_PROBLEM DETAILS_:
Write out, character for character, the line containing "調，收納櫃、床頭背牆以均勻灰藍色呈現，門片則使用彩度較" and all lines after it up to the end of the listing.

_MATERIALS PROVIDED_:
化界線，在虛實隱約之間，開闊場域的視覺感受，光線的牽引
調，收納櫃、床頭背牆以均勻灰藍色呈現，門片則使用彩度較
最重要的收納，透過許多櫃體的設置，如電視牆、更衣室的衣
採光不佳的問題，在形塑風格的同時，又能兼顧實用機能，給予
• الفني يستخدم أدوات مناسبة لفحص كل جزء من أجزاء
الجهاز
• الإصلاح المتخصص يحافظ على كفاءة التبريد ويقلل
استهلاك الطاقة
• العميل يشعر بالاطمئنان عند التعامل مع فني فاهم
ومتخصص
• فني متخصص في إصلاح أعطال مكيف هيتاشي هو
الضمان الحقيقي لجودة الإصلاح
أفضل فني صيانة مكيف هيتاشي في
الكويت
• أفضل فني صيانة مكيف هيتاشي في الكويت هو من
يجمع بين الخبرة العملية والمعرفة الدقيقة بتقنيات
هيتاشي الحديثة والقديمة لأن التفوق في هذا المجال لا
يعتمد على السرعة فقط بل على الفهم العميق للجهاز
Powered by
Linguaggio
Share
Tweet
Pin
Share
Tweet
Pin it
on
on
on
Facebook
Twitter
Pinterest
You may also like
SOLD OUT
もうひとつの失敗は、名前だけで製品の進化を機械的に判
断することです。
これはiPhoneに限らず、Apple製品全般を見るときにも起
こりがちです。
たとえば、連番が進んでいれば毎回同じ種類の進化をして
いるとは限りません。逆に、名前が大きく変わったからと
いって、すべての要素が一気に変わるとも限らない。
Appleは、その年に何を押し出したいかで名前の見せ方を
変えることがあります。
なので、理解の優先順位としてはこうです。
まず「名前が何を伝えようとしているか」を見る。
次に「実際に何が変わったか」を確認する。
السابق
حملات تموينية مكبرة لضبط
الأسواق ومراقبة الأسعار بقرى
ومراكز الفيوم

_OUTPUT OF THE EXERCISE_:
調，收納櫃、床頭背牆以均勻灰藍色呈現，門片則使用彩度較
最重要的收納，透過許多櫃體的設置，如電視牆、更衣室的衣
採光不佳的問題，在形塑風格的同時，又能兼顧實用機能，給予
• الفني يستخدم أدوات مناسبة لفحص كل جزء من أجزاء
الجهاز
• الإصلاح المتخصص يحافظ على كفاءة التبريد ويقلل
استهلاك الطاقة
• العميل يشعر بالاطمئنان عند التعامل مع فني فاهم
ومتخصص
• فني متخصص في إصلاح أعطال مكيف هيتاشي هو
الضمان الحقيقي لجودة الإصلاح
أفضل فني صيانة مكيف هيتاشي في
الكويت
• أفضل فني صيانة مكيف هيتاشي في الكويت هو من
يجمع بين الخبرة العملية والمعرفة الدقيقة بتقنيات
هيتاشي الحديثة والقديمة لأن التفوق في هذا المجال لا
يعتمد على السرعة فقط بل على الفهم العميق للجهاز
Powered by
Linguaggio
Share
Tweet
Pin
Share
Tweet
Pin it
on
on
on
Facebook
Twitter
Pinterest
You may also like
SOLD OUT
もうひとつの失敗は、名前だけで製品の進化を機械的に判
断することです。
これはiPhoneに限らず、Apple製品全般を見るときにも起
こりがちです。
たとえば、連番が進んでいれば毎回同じ種類の進化をして
いるとは限りません。逆に、名前が大きく変わったからと
いって、すべての要素が一気に変わるとも限らない。
Appleは、その年に何を押し出したいかで名前の見せ方を
変えることがあります。
なので、理解の優先順位としてはこうです。
まず「名前が何を伝えようとしているか」を見る。
次に「実際に何が変わったか」を確認する。
السابق
حملات تموينية مكبرة لضبط
الأسواق ومراقبة الأسعار بقرى
ومراكز الفيوم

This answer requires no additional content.